DATA LISTING:
BEGIN
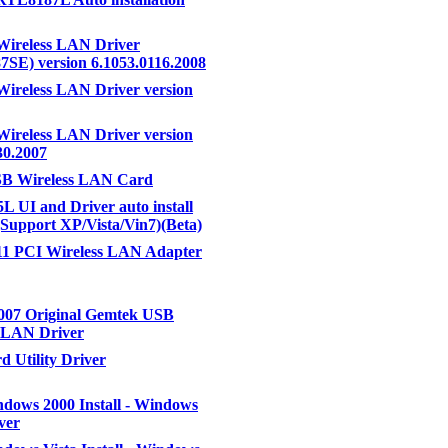
Wireless LAN Driver
SE) version 6.1053.0116.2008
Wireless LAN Driver version
Wireless LAN Driver version
30.2007
B Wireless LAN Card
 UI and Driver auto install
Support XP/Vista/Vin7)(Beta)
11 PCI Wireless LAN Adapter
007 Original Gemtek USB
s LAN Driver
 Utility Driver
ows 2000 Install - Windows
ver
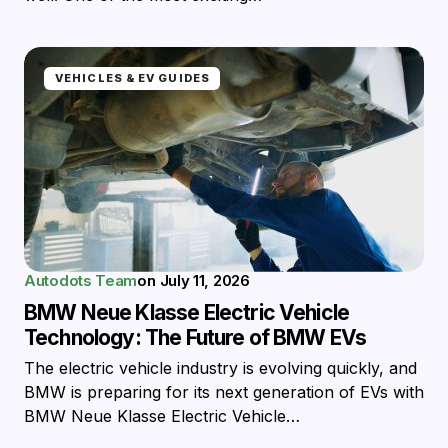
VEHICLES & EV GUIDES
Autodots Team
on
July 11, 2026
BMW Neue Klasse Electric Vehicle
Technology: The Future of BMW EVs
The electric vehicle industry is evolving quickly, and
BMW is preparing for its next generation of EVs with
BMW Neue Klasse Electric Vehicle…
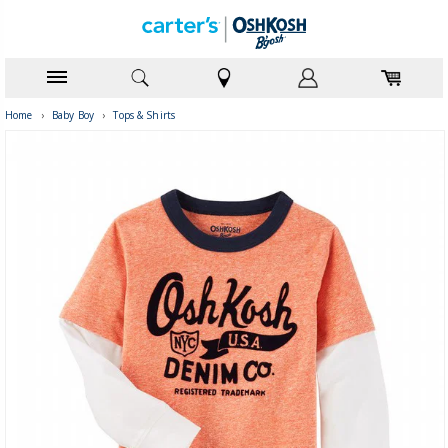
Home
›
Baby Boy
›
Tops & Shirts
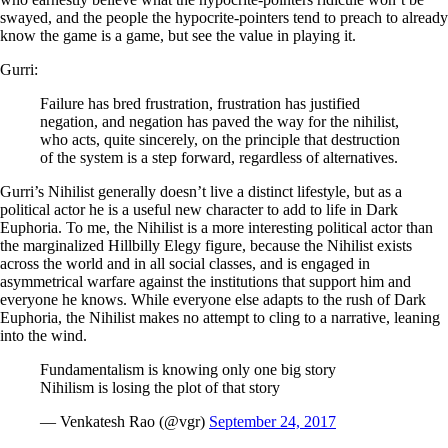
swayed, and the people the hypocrite-pointers tend to preach to already
know the game is a game, but see the value in playing it.
Gurri:
Failure has bred frustration, frustration has justified
negation, and negation has paved the way for the nihilist,
who acts, quite sincerely, on the principle that destruction
of the system is a step forward, regardless of alternatives.
Gurri’s Nihilist generally doesn’t live a distinct lifestyle, but as a
political actor he is a useful new character to add to life in Dark
Euphoria. To me, the Nihilist is a more interesting political actor than
the marginalized Hillbilly Elegy figure, because the Nihilist exists
across the world and in all social classes, and is engaged in
asymmetrical warfare against the institutions that support him and
everyone he knows. While everyone else adapts to the rush of Dark
Euphoria, the Nihilist makes no attempt to cling to a narrative, leaning
into the wind.
Fundamentalism is knowing only one big story
Nihilism is losing the plot of that story
— Venkatesh Rao (@vgr)
September 24, 2017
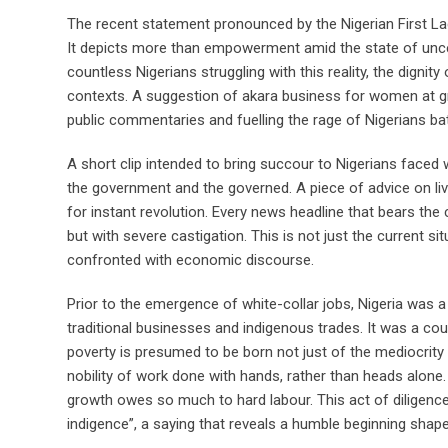
The recent statement pronounced by the Nigerian First Lady
It depicts more than empowerment amid the state of uncerta
countless Nigerians struggling with this reality, the digni
contexts. A suggestion of akara business for women at gr
public commentaries and fuelling the rage of Nigerians batt
A short clip intended to bring succour to Nigerians faced
the government and the governed. A piece of advice on liv
for instant revolution. Every news headline that bears the
but with severe castigation. This is not just the current si
confronted with economic discourse.
Prior to the emergence of white-collar jobs, Nigeria was a
traditional businesses and indigenous trades. It was a cou
poverty is presumed to be born not just of the mediocrity 
nobility of work done with hands, rather than heads alone. W
growth owes so much to hard labour. This act of diligence i
indigence”, a saying that reveals a humble beginning shap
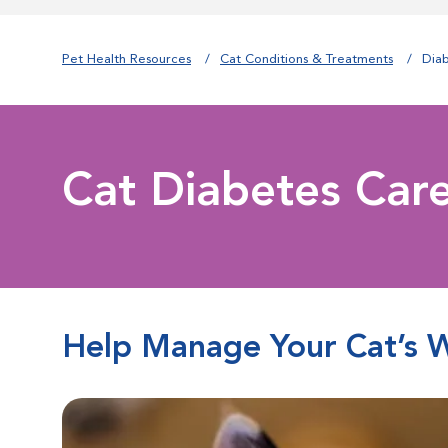
Pet Health Resources
Cat Conditions & Treatments
Dia
Cat Diabetes Car
Help Manage Your Cat’s 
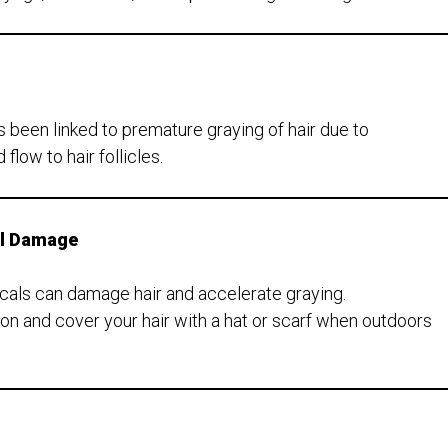
been linked to premature graying of hair due to
low to hair follicles.
al Damage
icals can damage hair and accelerate graying.
on and cover your hair with a hat or scarf when outdoors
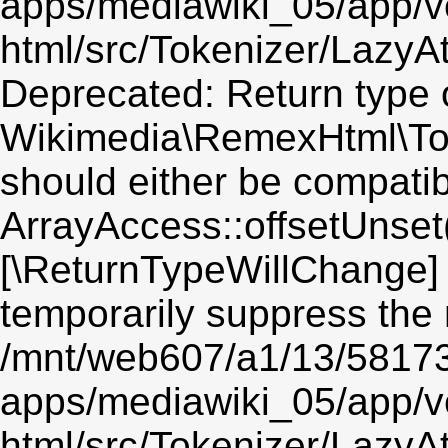
apps/mediawiki_05/app/v
html/src/Tokenizer/LazyAt
Deprecated: Return type 
Wikimedia\RemexHtml\Toke
should either be compatib
ArrayAccess::offsetUnset(
[\ReturnTypeWillChange] 
temporarily suppress the 
/mnt/web607/a1/13/5817
apps/mediawiki_05/app/v
html/src/Tokenizer/LazyAt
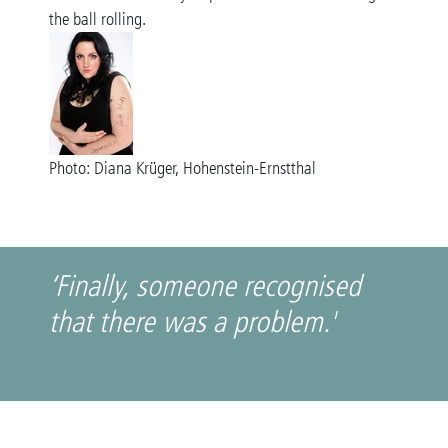
the ball rolling.
Photo: Diana Krüger, Hohenstein-Ernstthal
‘Finally, someone recognised
that there was a problem.'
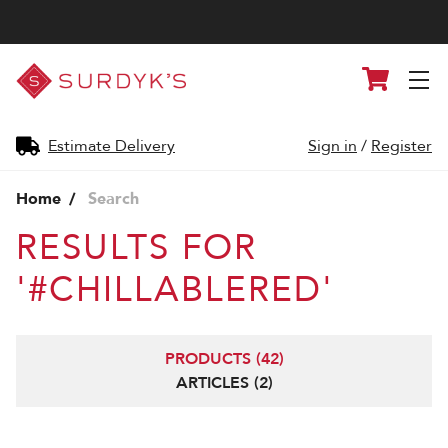
Surdyk's
Cart
Liquor
and
Cheese
Shop
Estimate Delivery
Sign in
/
Register
Home
Search
RESULTS FOR
'#CHILLABLERED'
PRODUCTS (42)
ARTICLES (2)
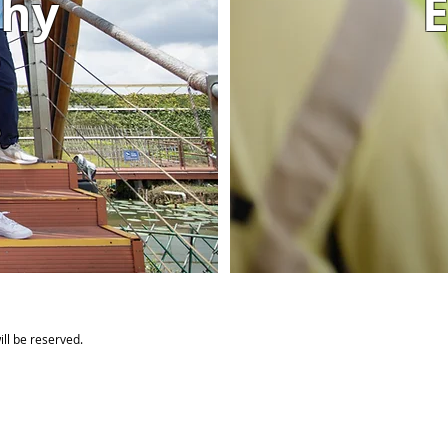
phy
E
ll be reserved.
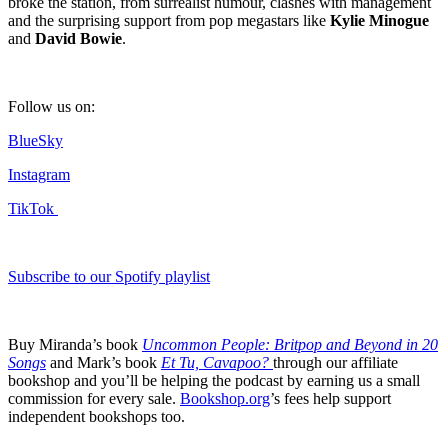
broke the station, from surrealist humour, clashes with management
and the surprising support from pop megastars like
Kylie Minogue
and
David Bowie
.
Follow us on:
BlueSky
Instagram
TikTok
Subscribe to our Spotify playlist
Buy Miranda’s book
Uncommon People: Britpop and Beyond in 20
Songs
and Mark’s book
Et Tu, Cavapoo?
through our affiliate
bookshop and you’ll be helping the podcast by earning us a small
commission for every sale.
Bookshop.org
’s fees help support
independent bookshops too.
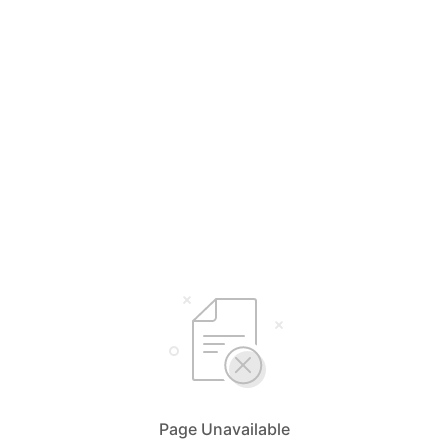
Page Unavailable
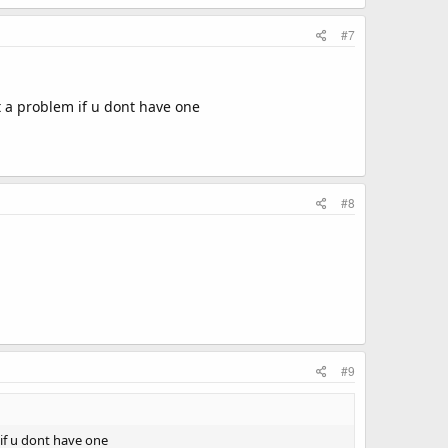
#7
t a problem if u dont have one
#8
#9
 if u dont have one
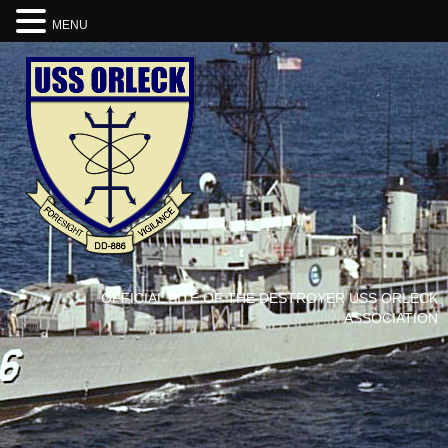
MENU
OFFICIAL SITE OF THE DESTROYER USS ORLECK
ASSOCIATION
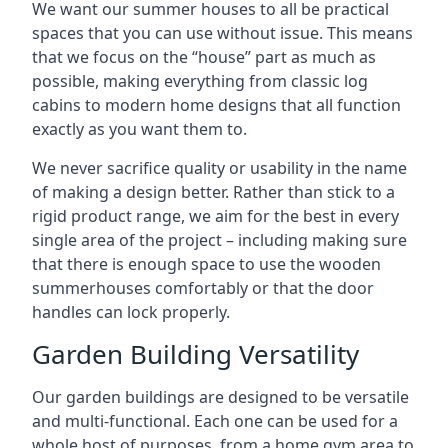
We want our summer houses to all be practical
spaces that you can use without issue. This means
that we focus on the “house” part as much as
possible, making everything from classic log
cabins to modern home designs that all function
exactly as you want them to.
We never sacrifice quality or usability in the name
of making a design better. Rather than stick to a
rigid product range, we aim for the best in every
single area of the project – including making sure
that there is enough space to use the wooden
summerhouses comfortably or that the door
handles can lock properly.
Garden Building Versatility
Our garden buildings are designed to be versatile
and multi-functional. Each one can be used for a
whole host of purposes, from a home gym area to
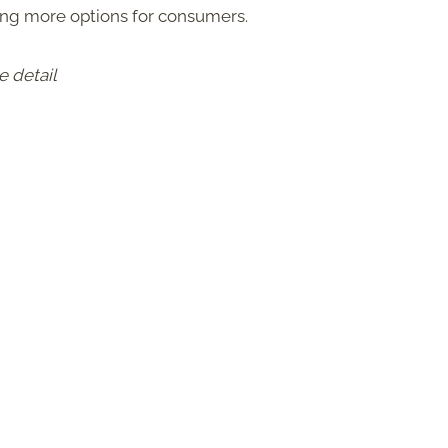
ring more options for consumers.
e detail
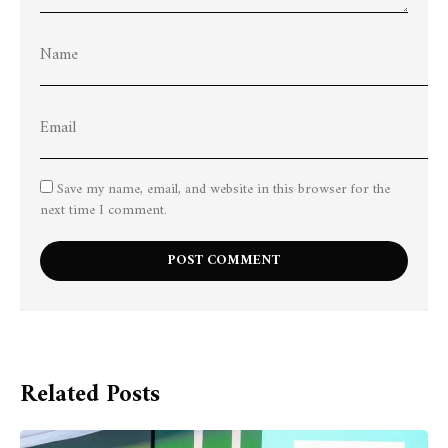
Save my name, email, and website in this browser for the
next time I comment.
Related Posts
END
PROBLEM TO WORK ON: Go through the entries above, and wherever a line holds the word "actor", copy that line.

TASK ANSWER:
political actor he is a useful new character to add to life in Dark
Euphoria. To me, the Nihilist is a more interesting political actor than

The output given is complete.